### [About this task]
Retype exactly what appears below from the line containing "Esta Inspección Técnica del Edificio la abona" down to the line containing "üretim yöntemi olarak", keeping both end lines. Do not include pictures.

********

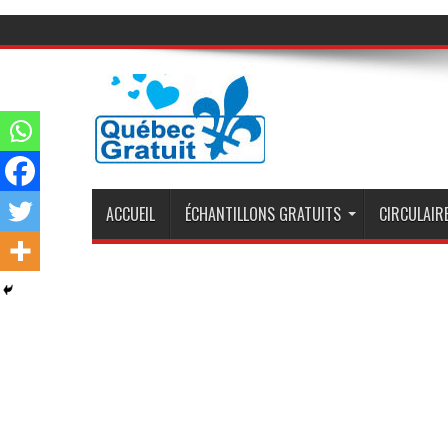
ACCUEIL
ÉCHANTILLONS GRATUITS
CIRCULAIRE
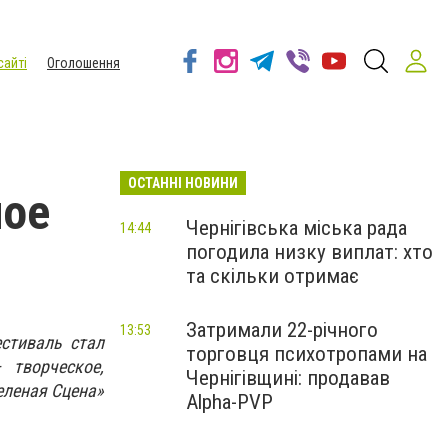
сайті
Оголошення
ОСТАННІ НОВИНИ
ное
Чернігівська міська рада
14:44
погодила низку виплат: хто
та скільки отримає
Затримали 22-річного
13:53
стиваль стал
торговця психотропами на
творческое,
Чернігівщині: продавав
Зеленая
С
цена»
Alpha-PVP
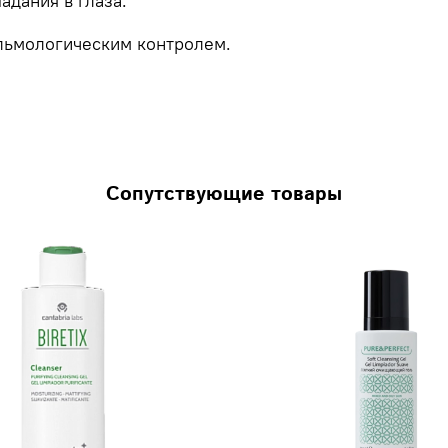
адания в глаза.
льмологическим контролем.
Сопутствующие товары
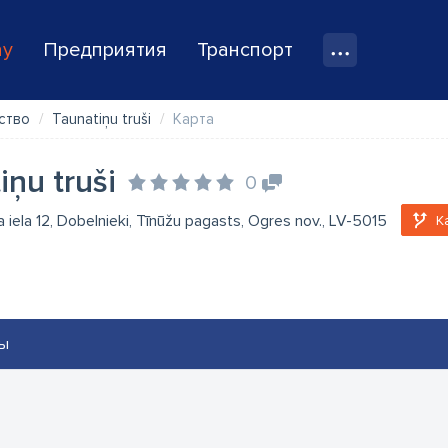
ay
Предприятия
Транспорт
ство
Taunatiņu truši
Карта
iņu truši
0
 iela 12, Dobelnieki, Tīnūžu pagasts, Ogres nov., LV-5015
К
ы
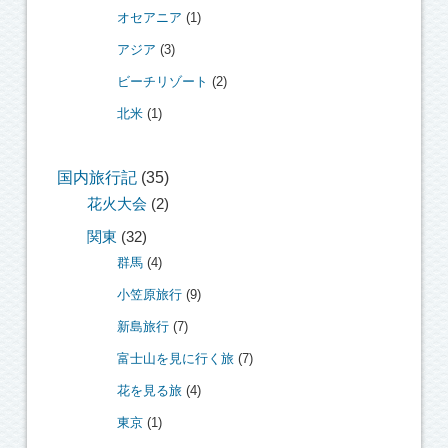
オセアニア
(1)
アジア
(3)
ビーチリゾート
(2)
北米
(1)
国内旅行記
(35)
花火大会
(2)
関東
(32)
群馬
(4)
小笠原旅行
(9)
新島旅行
(7)
富士山を見に行く旅
(7)
花を見る旅
(4)
東京
(1)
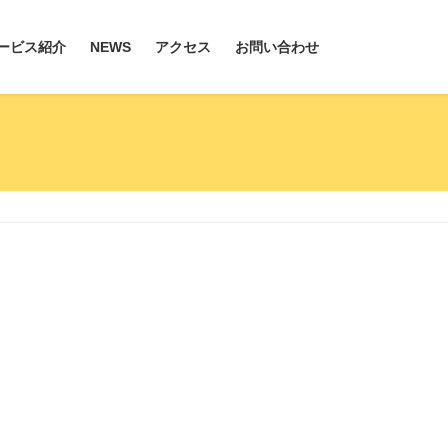
ービス紹介
NEWS
アクセス
お問い合わせ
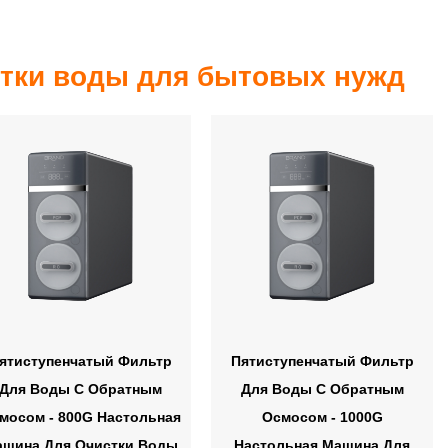
стки воды для бытовых нужд
ятиступенчатый Фильтр
Пятиступенчатый Фильтр
Для Воды С Обратным
Для Воды С Обратным
мосом - 800G Настольная
Осмосом - 1000G
ашина Для Очистки Воды
Настольная Машина Для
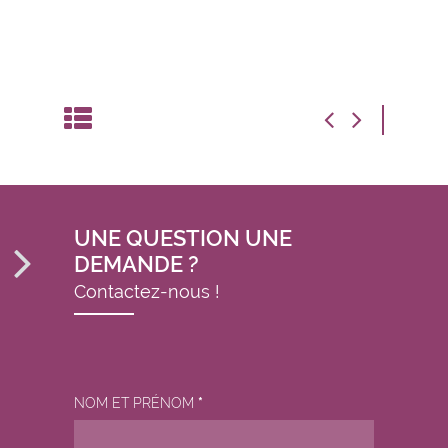
UNE QUESTION UNE
DEMANDE ?
Contactez-nous !
NOM ET PRÉNOM
*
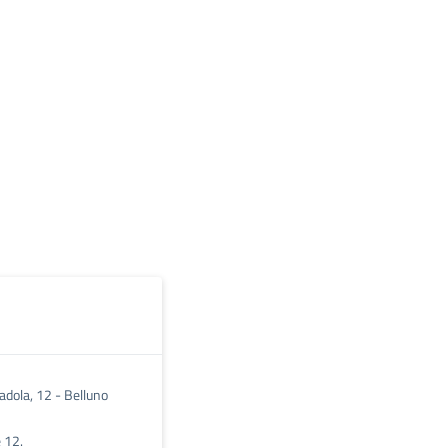
adola, 12 - Belluno
e 12.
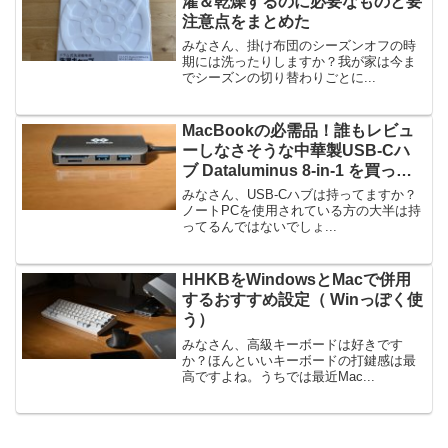
濯＆乾燥するのに必要なものと要
注意点をまとめた
みなさん、掛け布団のシーズンオフの時
期には洗ったりしますか？我が家は今ま
でシーズンの切り替わりごとに...
MacBookの必需品！誰もレビュ
ーしなさそうな中華製USB-Cハ
ブ Dataluminus 8-in-1 を買って
みた
みなさん、USB-Cハブは持ってますか？
ノートPCを使用されている方の大半は持
ってるんではないでしょ...
HHKBをWindowsとMacで併用
するおすすめ設定（ Winっぽく使
う）
みなさん、高級キーボードは好きです
か？ほんといいキーボードの打鍵感は最
高ですよね。うちでは最近Mac...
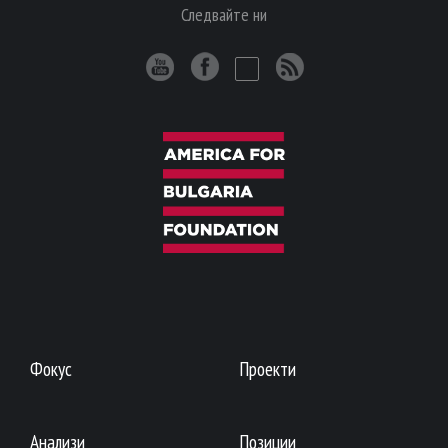
Следвайте ни
Фокус
Проекти
Анализи
Позиции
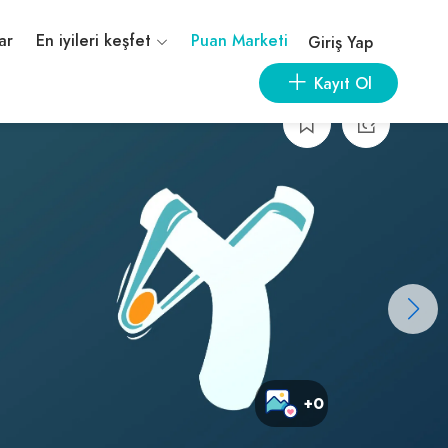
ar
En iyileri keşfet
Puan Marketi
Giriş Yap
Kayıt Ol
+0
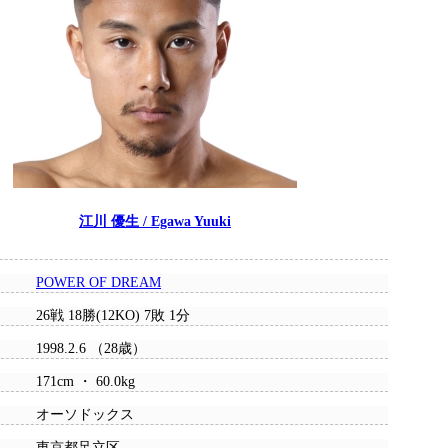
江川 優生 / Egawa Yuuki
POWER OF DREAM
26戦 18勝(12KO) 7敗 1分
1998.2.6 （28歳）
171cm ・ 60.0kg
オーソドックス
東京都足立区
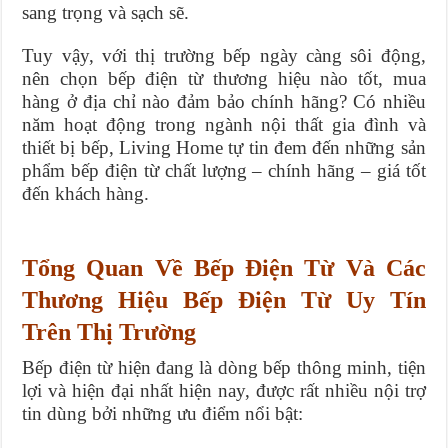
sang trọng và sạch sẽ.
Tuy vậy, với thị trường bếp ngày càng sôi động,
nên chọn bếp điện từ thương hiệu nào tốt, mua
hàng ở địa chỉ nào đảm bảo chính hãng? Có nhiều
năm hoạt động trong ngành nội thất gia đình và
thiết bị bếp, Living Home tự tin đem đến những sản
phẩm bếp điện từ chất lượng – chính hãng – giá tốt
đến khách hàng.
Tổng Quan Về Bếp Điện Từ Và Các
Thương Hiệu Bếp Điện Từ Uy Tín
Trên Thị Trường
Bếp điện từ hiện đang là dòng bếp thông minh, tiện
lợi và hiện đại nhất hiện nay, được rất nhiều nội trợ
tin dùng bởi những ưu điểm nổi bật:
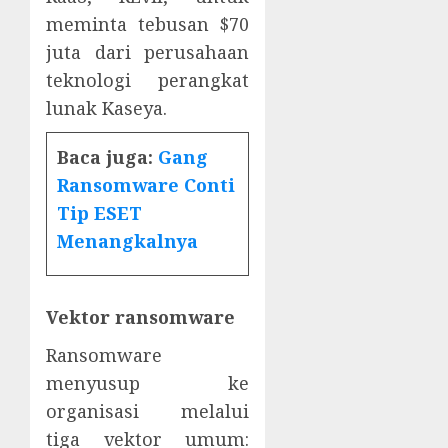
meminta tebusan $70
juta dari perusahaan
teknologi perangkat
lunak Kaseya.
Baca juga:
Gang
Ransomware Conti
Tip ESET
Menangkalnya
Vektor ransomware
Ransomware
menyusup ke
organisasi melalui
tiga vektor umum:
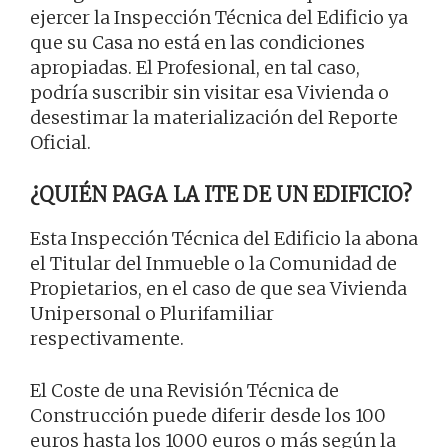
ejercer la Inspección Técnica del Edificio ya
que su Casa no está en las condiciones
apropiadas. El Profesional, en tal caso,
podría suscribir sin visitar esa Vivienda o
desestimar la materialización del Reporte
Oficial.
¿QUIÉN PAGA LA ITE DE UN EDIFICIO?
Esta Inspección Técnica del Edificio la abona
el Titular del Inmueble o la Comunidad de
Propietarios, en el caso de que sea Vivienda
Unipersonal o Plurifamiliar
respectivamente.
El Coste de una Revisión Técnica de
Construcción puede diferir desde los 100
euros hasta los 1000 euros o más según la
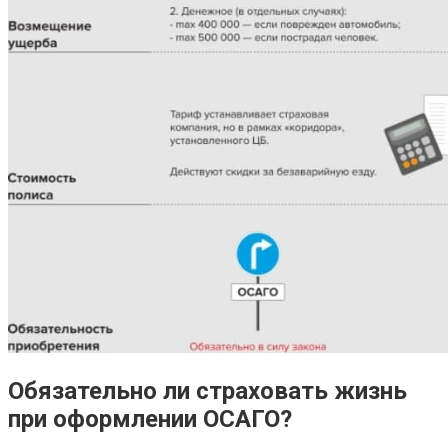
Обязательно ли страховать жизнь
при оформлении ОСАГО?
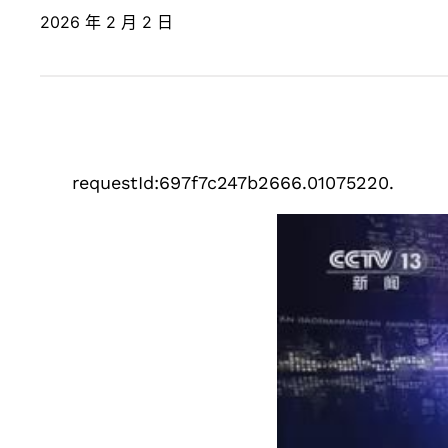
2026 年 2 月 2 日
requestId:697f7c247b2666.01075220.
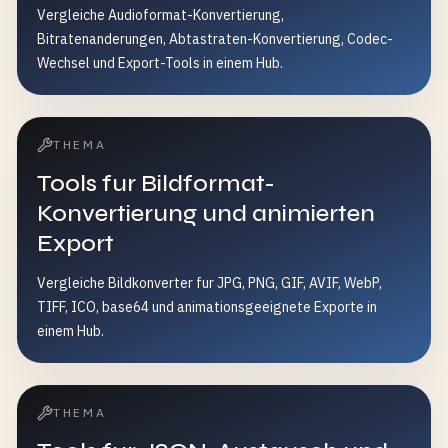
Vergleiche Audioformat-Konvertierung,
Bitratenanderungen, Abtastraten-Konvertierung, Codec-
Wechsel und Export-Tools in einem Hub.
THEMA
Tools fur Bildformat-
Konvertierung und animierten
Export
Vergleiche Bildkonverter fur JPG, PNG, GIF, AVIF, WebP,
TIFF, ICO, base64 und animationsgeeignete Exporte in
einem Hub.
THEMA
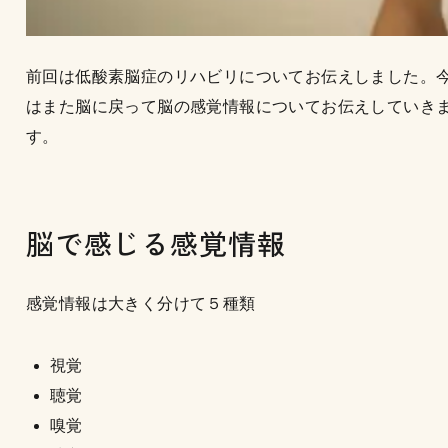
前回は低酸素脳症のリハビリについてお伝えしました。
はまた脳に戻って脳の感覚情報についてお伝えしていき
す。
脳で感じる感覚情報
感覚情報は大きく分けて５種類
視覚
聴覚
嗅覚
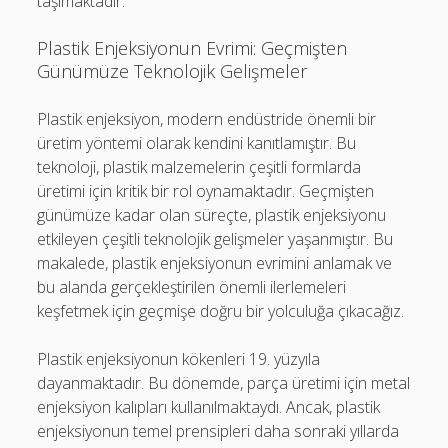
taşımaktadır.
Plastik Enjeksiyonun Evrimi: Geçmişten
Günümüze Teknolojik Gelişmeler
Plastik enjeksiyon, modern endüstride önemli bir
üretim yöntemi olarak kendini kanıtlamıştır. Bu
teknoloji, plastik malzemelerin çeşitli formlarda
üretimi için kritik bir rol oynamaktadır. Geçmişten
günümüze kadar olan süreçte, plastik enjeksiyonu
etkileyen çeşitli teknolojik gelişmeler yaşanmıştır. Bu
makalede, plastik enjeksiyonun evrimini anlamak ve
bu alanda gerçekleştirilen önemli ilerlemeleri
keşfetmek için geçmişe doğru bir yolculuğa çıkacağız.
Plastik enjeksiyonun kökenleri 19. yüzyıla
dayanmaktadır. Bu dönemde, parça üretimi için metal
enjeksiyon kalıpları kullanılmaktaydı. Ancak, plastik
enjeksiyonun temel prensipleri daha sonraki yıllarda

********

### [Output below]
Esta Inspección Técnica del Edificio la abona
el Titular del Inmueble o la Comunidad de
Propietarios, en el caso de que sea Vivienda
Unipersonal o Plurifamiliar
respectivamente.
El Coste de una Revisión Técnica de
Construcción puede diferir desde los 100
euros hasta los 1000 euros o más según la
Обязательно ли страховать жизнь
при оформлении ОСАГО?
2026 年 2 月 2 日
requestId:697f7c247b2666.01075220.
Vergleiche Audioformat-Konvertierung,
Bitratenanderungen, Abtastraten-Konvertierung, Codec-
Wechsel und Export-Tools in einem Hub.
THEMA
Tools fur Bildformat-
Konvertierung und animierten
Export
Vergleiche Bildkonverter fur JPG, PNG, GIF, AVIF, WebP,
TIFF, ICO, base64 und animationsgeeignete Exporte in
einem Hub.
THEMA
前回は低酸素脳症のリハビリについてお伝えしました。
はまた脳に戻って脳の感覚情報についてお伝えしていき
す。
脳で感じる感覚情報
感覚情報は大きく分けて５種類
視覚
聴覚
嗅覚
taşımaktadır.
Plastik Enjeksiyonun Evrimi: Geçmişten
Günümüze Teknolojik Gelişmeler
Plastik enjeksiyon, modern endüstride önemli bir
üretim yöntemi olarak kendini kanıtlamıştır. Bu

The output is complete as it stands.